第15話 医学を凌駕するコロナウィルスと癌の牙

 3月1日午前2時頃


 彼は「平原の町」を読み終えた。


 時刻は既に日付が変わっていた。


 彼は再感染の衝撃か、又は枕が代わったためか、なかなか寝付けなかった。


 彼は、仕方なく、同書が「国境三部作」の完結版であることから、同書の最後に記された、三部作を通しての主人公ビリー(ジョン・グレイディの相棒)のエピローグを読み始めた。


 彼は以前そのエピローグを読んだ時、内容が非常に哲学的なこともあり、筆者の意図するものを読み取れなかったことを思い出した。


 特にこの箇所である。


 エピローグの中で老人となっビリーは、亡くなった弟ボイド、相棒のジョンの魂を探し、当てもなく最後の旅に出る。

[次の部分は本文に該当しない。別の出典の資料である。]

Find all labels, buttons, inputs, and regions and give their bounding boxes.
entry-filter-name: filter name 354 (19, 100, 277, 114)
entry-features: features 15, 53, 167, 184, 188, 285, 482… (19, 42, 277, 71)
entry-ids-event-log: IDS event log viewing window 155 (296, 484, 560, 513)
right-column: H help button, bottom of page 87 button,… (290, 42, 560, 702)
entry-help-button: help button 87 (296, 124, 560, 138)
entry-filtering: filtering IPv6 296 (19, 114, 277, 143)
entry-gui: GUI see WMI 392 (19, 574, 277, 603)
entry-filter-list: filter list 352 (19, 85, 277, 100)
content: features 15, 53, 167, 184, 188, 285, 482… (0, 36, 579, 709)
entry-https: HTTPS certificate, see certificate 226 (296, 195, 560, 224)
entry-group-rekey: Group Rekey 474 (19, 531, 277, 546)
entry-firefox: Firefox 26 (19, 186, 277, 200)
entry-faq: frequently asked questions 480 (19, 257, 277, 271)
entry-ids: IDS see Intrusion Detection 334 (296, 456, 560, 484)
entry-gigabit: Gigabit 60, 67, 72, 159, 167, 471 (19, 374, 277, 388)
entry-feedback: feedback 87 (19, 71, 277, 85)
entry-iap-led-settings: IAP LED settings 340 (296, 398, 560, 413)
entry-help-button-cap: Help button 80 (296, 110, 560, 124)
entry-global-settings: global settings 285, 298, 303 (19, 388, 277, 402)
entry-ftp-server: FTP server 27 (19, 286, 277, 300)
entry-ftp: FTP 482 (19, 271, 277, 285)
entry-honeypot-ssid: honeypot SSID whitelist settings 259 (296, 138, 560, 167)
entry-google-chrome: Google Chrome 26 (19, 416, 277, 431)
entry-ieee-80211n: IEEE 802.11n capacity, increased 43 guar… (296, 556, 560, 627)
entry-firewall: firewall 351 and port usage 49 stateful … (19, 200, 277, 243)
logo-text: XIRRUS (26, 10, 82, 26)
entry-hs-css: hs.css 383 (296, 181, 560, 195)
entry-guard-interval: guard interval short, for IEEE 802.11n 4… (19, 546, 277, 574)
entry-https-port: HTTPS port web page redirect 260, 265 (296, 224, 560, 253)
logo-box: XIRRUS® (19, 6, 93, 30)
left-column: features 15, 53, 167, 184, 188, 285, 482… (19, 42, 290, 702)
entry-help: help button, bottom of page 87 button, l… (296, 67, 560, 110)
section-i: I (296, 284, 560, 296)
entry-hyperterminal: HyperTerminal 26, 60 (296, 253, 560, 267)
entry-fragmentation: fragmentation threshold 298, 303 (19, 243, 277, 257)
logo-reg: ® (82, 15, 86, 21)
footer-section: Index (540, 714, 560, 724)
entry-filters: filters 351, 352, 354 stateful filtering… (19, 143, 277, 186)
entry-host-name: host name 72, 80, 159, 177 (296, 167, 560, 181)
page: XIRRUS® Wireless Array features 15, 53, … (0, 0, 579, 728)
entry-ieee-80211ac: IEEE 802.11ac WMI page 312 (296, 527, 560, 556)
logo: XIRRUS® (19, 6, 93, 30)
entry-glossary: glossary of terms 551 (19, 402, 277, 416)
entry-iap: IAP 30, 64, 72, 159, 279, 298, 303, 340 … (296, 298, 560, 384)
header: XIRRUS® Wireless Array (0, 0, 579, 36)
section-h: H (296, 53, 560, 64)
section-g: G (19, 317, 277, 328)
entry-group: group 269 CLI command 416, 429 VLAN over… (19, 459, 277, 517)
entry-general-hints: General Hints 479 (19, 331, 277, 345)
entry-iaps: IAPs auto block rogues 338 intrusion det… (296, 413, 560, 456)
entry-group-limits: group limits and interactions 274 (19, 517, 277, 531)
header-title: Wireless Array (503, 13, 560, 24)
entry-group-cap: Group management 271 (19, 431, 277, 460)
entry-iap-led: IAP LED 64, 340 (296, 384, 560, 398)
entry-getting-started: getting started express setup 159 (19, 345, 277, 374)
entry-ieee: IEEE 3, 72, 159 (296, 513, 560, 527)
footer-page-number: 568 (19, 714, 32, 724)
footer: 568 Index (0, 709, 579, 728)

 旅の途中、ビリーは、ある男と出会い、死についての哲学的な論争を繰り広げる。


 最初にその男は夢の概念について語る。


 「夢の中では、見てしまった夢、これから見る夢は見えなく、今、見てる夢しか見えない、それは、夢から覚めた後も同じであり、実際に目に映し出されるのは現在だけであり、過去も未来も目で見ることはできないのだ。」と


 更には、

 「目を覚ます夢は一つしかない。俺はその夢の世界から今の世界に目覚めた。一度捨て去ったものの処に戻ってきた。」と述べ、


 そして、最後にこう叫ぶ。


 「人が死ぬのはいつだって他人のために死ぬんだ!そして死は誰にでも訪れるものだから、死への恐怖が少なくなるのは自分のかわりに死んでくれた人を愛する時だけだ!~


 ~あんたはあの人を愛しているのか?、あの人の通った道に敬意を覚えるのか?、あの人の物語に耳を傾ける気はあるか!」と


 この箇所を読むと彼は栞を挟み、本を閉じ、枕元の電気スタンドを消し、こう感じた。


 「今の俺には分かる気がする。」と


 そして、彼は、彼がこの世に生まれ、一番多く見た、ある夢を思い出そうとした。


 彼女の命日が近づくと必ず見る、あの夢を


 彼の車の助手席に座っている玲奈が見える。


 彼は運転席に座り、玲奈に、「あの時、お前は俺に何を叫んだんだい?」と尋ねる。


 玲奈は彼の顔を見ようともせず、車の前方をじっと見てる。


 その表情は、何か哀しげであり、目は微睡、瞬き一つしなく、ただ、ただ、前をじっと見つめている。


 彼は玲奈に、「何を見てるの?」と尋ねる。


 すると玲奈は前を見つめたまま、静かに呟く、


 「私が助けた人を待っているのよ。」と


  それでいつも、夢が終わり、目が覚めるのだった。


 彼は思った。


 「玲奈は俺を助けたのか、玲奈は自分の意思で手を離したのか、」と


 そしてこう思った。


 「俺は玲奈を今でも愛している。玲奈の生きた証を尊重している。玲奈の物語を聞きたい。」と


 彼は静かに目を閉じ、その夢を見ようとした、


 目が覚めたとき、玲奈が彼の傍に居り、それが現実となることを願いながら、

 そして、深い眠りに堕ちて行った。


 3月1日午前5時頃


 病院9階の会議室で彼に対する治療計画が検討されていた。


 出席者は、院長を始め、呼吸器系内科及び循環器系内科の部長、担当医、看護師の計7名であった。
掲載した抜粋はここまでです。